Creating a new dataset

The first step in running a model with Pharoes tools is to define a dataset that describes the system to be analyzed. For first-time users, we strongly recommend using the MDIT macro-enabled Excel Template, which provides a structured and user-friendly way to build datasets using Microsoft Excel.

Why Use the MDIT Template?

The MDIT template allows you to create datasets quickly while ensuring consistency with the data format required by the Pharoes platform. It includes automated macros to generate the data.json file and organize the associated time series profiles.


Structure of the MDIT Template

The Excel template includes several key tabs, each serving a specific purpose:


Main

Contains the meta-information of the project, such as template version, authorship, and creation date. 📌 Do not modify this tab.


schema

Defines the data schema and serves as a reference for dataset structure and formatting. It helps users understand the meaning and constraints of each field.

Fields in this tab include:

  1. Category: Object category (e.g., generator, storage)

  2. Property: The specific attribute or relation

  3. Model: Internal variable name used by the engine

  4. Label: Friendly name displayed in the template

  5. Message: Description of the property

  6. Unit: Unit of measurement

  7. Constant: Whether the value is time-invariant

  8. Variants: Whether it can change across scenarios

  9. Subset: Use of the property (e.g., expansion, operation)

  10. Type: Data type (e.g., float, integer, string)

  11. Required: Indicates if the field is mandatory

  12. Inherit: Whether it can be inherited from the parent

  13. Category: The association category (if applicable)

  14. Vars: Whether multiple relationships are allowed

📌 Do not modify this tab.
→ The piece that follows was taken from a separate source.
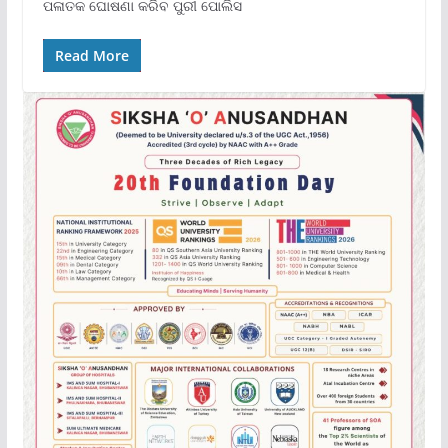
ପଳାତକ ଘୋଷଣା କରିବ ପୁରୀ ପୋଲିସ
Read More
Use it as a reference if you are unsure about field formats or requirements.


devices (objects)

Defines the list of modelled objects by category (e.g., nodes, generators, storage units).

Columns to populate:

  1. Category: Type of object (e.g., “Generator”)

  2. ObjectName: Unique name of the object

  3. Parent: Object from which properties can be inherited

  4. Comments: Free-text notes for versioning or internal tracking


devices (relationships)

Specifies the connections between objects and optionally defines properties on those relationships.

Fields to fill:

  1. Category: Category of the primary object

  2. ObjectName: Name of the primary object

  3. Property: Type of relation or attribute

  4. Associated Category: Category of the secondary object

  5. Associated Object: Name of the related object

  6. Value (optional): Value associated with the relationship (e.g., weight, distribution factor)
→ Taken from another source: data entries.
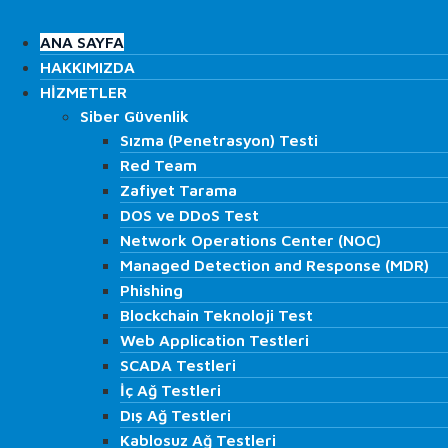
İçeriğe
Search
atla
ANA SAYFA
ANA SAYFA
HAKKIMIZDA
HAKKIMIZDA
HİZMETLER
HİZMETLER
Siber Güvenlik
Siber Güvenlik
Search
Sızma (Penetrasyon) Testi
Sızma (Penetrasyon) Testi
Red Team
Red Team
Zafiyet Tarama
Zafiyet Tarama
DOS ve DDoS Test
DOS ve DDoS Test
Network Operations Center (NOC)
Network Operations Center (NOC)
Managed Detection and Response (MDR)
Managed Detection and Response (MDR)
Phishing
Phishing
Blockchain Teknoloji Test
Blockchain Teknoloji Test
Web Application Testleri
Web Application Testleri
SCADA Testleri
SCADA Testleri
ANA SAYFA
İç Ağ Testleri
İç Ağ Testleri
HAKKIMIZDA
Dış Ağ Testleri
Dış Ağ Testleri
HİZMETLER
Kablosuz Ağ Testleri
Kablosuz Ağ Testleri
Example: Assign a demand object “Industry” to a node “North” and define the percentage of its load.


devices (properties)

Defines the properties of each object, including static values or time-varying inputs.

Columns to populate:

  1. Category: Object category (e.g., Storage)

  2. ObjectName: Name of the object

  3. Property: The attribute being set (e.g., capacity)
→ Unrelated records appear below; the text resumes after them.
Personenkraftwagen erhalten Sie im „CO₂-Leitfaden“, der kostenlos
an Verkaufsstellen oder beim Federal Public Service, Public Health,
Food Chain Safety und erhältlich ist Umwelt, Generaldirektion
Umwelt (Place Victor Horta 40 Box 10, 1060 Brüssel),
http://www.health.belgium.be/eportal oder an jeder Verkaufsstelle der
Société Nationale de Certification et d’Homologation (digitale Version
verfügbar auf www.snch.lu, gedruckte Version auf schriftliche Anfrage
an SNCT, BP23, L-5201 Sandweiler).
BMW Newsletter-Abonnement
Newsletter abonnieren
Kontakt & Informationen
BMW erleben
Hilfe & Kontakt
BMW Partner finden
  4. Value: Assigned value (static or profile reference)

  5. Variant: Scenario in which the value applies (e.g., “BaseCase”)

  6. Date: Start date for the assignment of the value


Generating the Dataset

Once you’ve filled out the relevant tabs:

  1. Click the “Generate JSON” button in the Excel toolbar to create the data.json file.

  2. Export your time series profiles to CSV format (as referenced in the devices (properties) tab).

  3. Follow these instructions (Uploading datasets) to upload these files into your project.


Notes

  • When in doubt, refer to the schema tab to ensure you’re using correct formats and required fields.

  • The template supports inheritance and scenario-based modeling—use these features to simplify and scale your dataset.

  • Maintain backups or use version naming to track changes over time.